Marianne, simbolo della Rivoluzione francese, nel dipinto del pittore Ferdinand Victor Eugène Delacroix
La prima Donna capracottese che ha rotto il tradizionale ruolo di fattrice-eterna casalinga, anche se di una grande economia domestica, è una certa Cannatella. Questo non è il suo nome di battesimo né cognome. È un soprannome che quasi ad ogni donna o uomo viene affibbiato come un tatuaggio quasi indelebile.
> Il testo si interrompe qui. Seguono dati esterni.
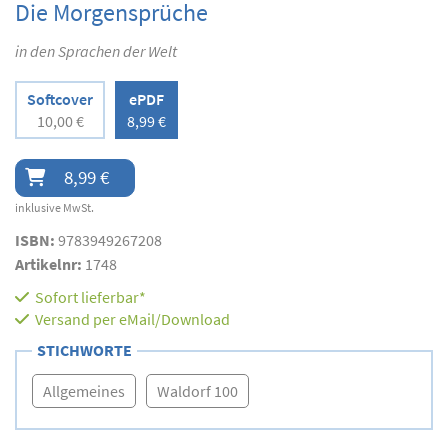
Die Morgensprüche
in den Sprachen der Welt
Softcover
ePDF
10,00 €
8,99 €
8,99 €
inklusive MwSt.
ISBN:
9783949267208
Artikelnr:
1748
Sofort lieferbar*
Versand per eMail/Download
STICHWORTE
Allgemeines
Waldorf 100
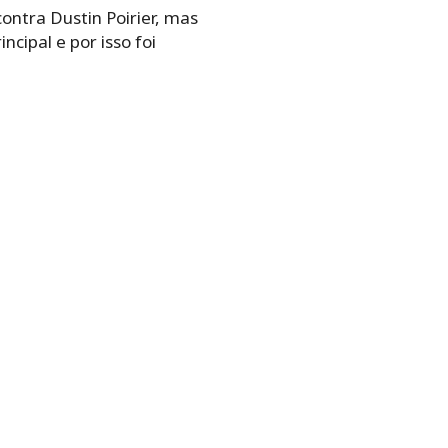
ontra Dustin Poirier, mas
cipal e por isso foi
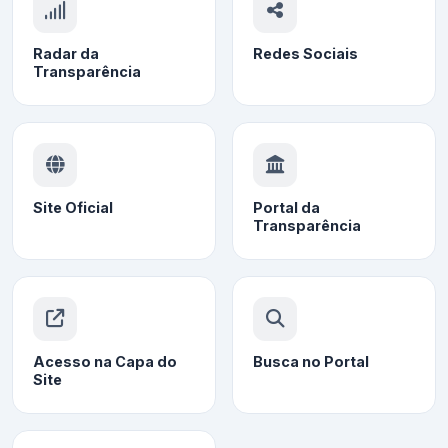
Radar da
Redes Sociais
Transparência
Site Oficial
Portal da
Transparência
Acesso na Capa do
Busca no Portal
Site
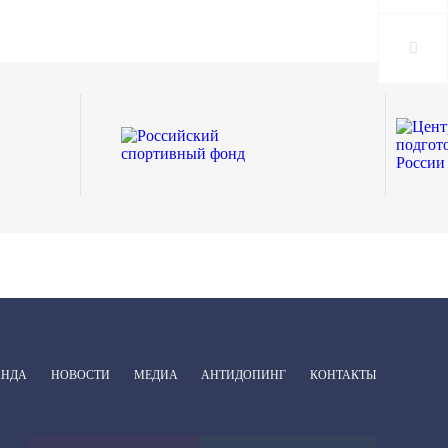
АНДА
НОВОСТИ
МЕДИА
АНТИДОПИНГ
КОНТАКТЫ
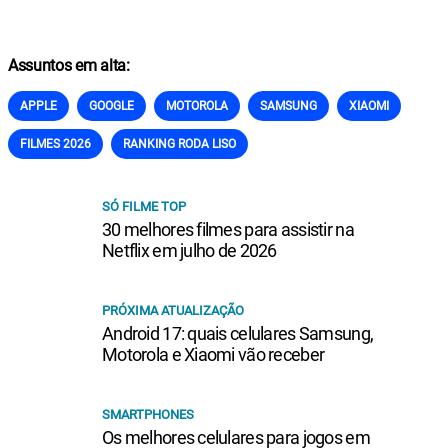
Assuntos em alta:
APPLE
GOOGLE
MOTOROLA
SAMSUNG
XIAOMI
FILMES 2026
RANKING RODA LISO
SÓ FILME TOP
30 melhores filmes para assistir na
Netflix em julho de 2026
PRÓXIMA ATUALIZAÇÃO
Android 17: quais celulares Samsung,
Motorola e Xiaomi vão receber
SMARTPHONES
Os melhores celulares para jogos em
Cannatella nel 1861 capeggiò la rivolta popolare in paese contro i liberali risorgimentali che avevano conquistato Capracotta all’ideale dell’Unità d’Italia. E guidò la sommossa e il corteo finale con in mano un fiasco di vino. Cannatella sta per Cannella che è uno dei modi di bere chiamato “alla cannella” cioè distanziando di qualche centimetro il fiasco dalla bocca aperta e dall’alto (i più bravi anche di oltre 10 centimetri) si faceva scendere a cascatella il vino direttamente in gola, piegando la testa all’indietro e senza interruzione. Insomma ci voleva una maestria che dava maggior gusto al vino.
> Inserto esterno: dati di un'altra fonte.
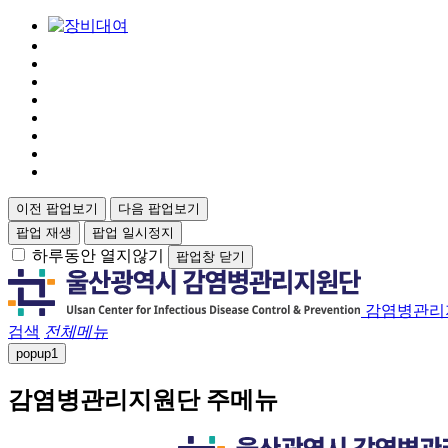
이전 팝업보기
다음 팝업보기
팝업 재생
팝업 일시정지
하루동안 열지않기
팝업창 닫기
감염병관리
검색
전체메뉴
popup
1
감염병관리지원단 주메뉴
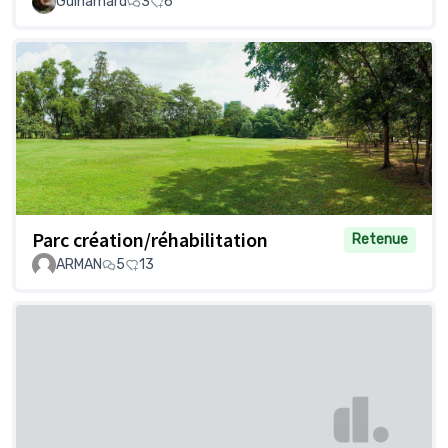
Guinamard
3
6
Parc création/réhabilitation
Retenue
ARMAN
5
13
Credo che ormai quasi più nessuno sappia bere così. Da piccolo quando mi capitava di assistere a una simile scena, spesso simbolo di piccola spavalderia o come sfida tra “maestri” si formavano dei capannelli come quelli attorno ai mangiafuoco: solo che questi tenevano in bocca petrolio e sputavano fuoco, questi invece bevevano vino in modo “divino” tra lo stupore, le risate, i commenti e le grida di esultanza.
Cannatella divenne per pochi mesi la “Marianne”, versione capracottese-molisana della Rivoluzione francese. La rivolta accadde perché i nuovi governanti, con la scusa del Regno unitario e la retorica del patriottismo, con le loro politiche aggravarono le condizioni delle masse meridionali e del popolo e così scattò l’insubordinazione. Negli scontri ci furono pochi o nessun morto. Ciò nonostante tutto finì con l’instaurazione del nuovo stato anche se poi iniziò il Brigantaggio.
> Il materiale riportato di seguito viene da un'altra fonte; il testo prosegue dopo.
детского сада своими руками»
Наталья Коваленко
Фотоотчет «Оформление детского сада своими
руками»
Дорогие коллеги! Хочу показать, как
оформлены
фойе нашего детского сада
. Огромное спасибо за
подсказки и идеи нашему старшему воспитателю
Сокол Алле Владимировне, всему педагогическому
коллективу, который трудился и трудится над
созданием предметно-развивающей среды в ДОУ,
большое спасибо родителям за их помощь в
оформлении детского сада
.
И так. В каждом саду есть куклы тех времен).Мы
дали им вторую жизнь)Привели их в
Sulla vita di Cannatella c’è da fare ricerca perché non ho trovato fin ora altre informazioni. Comunque il dato sostanziale è che la rivolta fu capeggiata da una Donna e con un fiasco di vino, bevanda di quasi esclusivo uso maschile: chissà forse a significare che le masse e le donne in particolare non volevano solo il pane ma anche qualcosa di ludico e inebriante.
Ho letto questa storia in uno dei libri dell’amico Giannino Paglione nel cui archivio conserva tanti libri e libretti del nonno omonimo che era uno dei grandi intellettuali vissuto tra la seconda metà dell’Ottocento e gli anni quaranta del Novecento.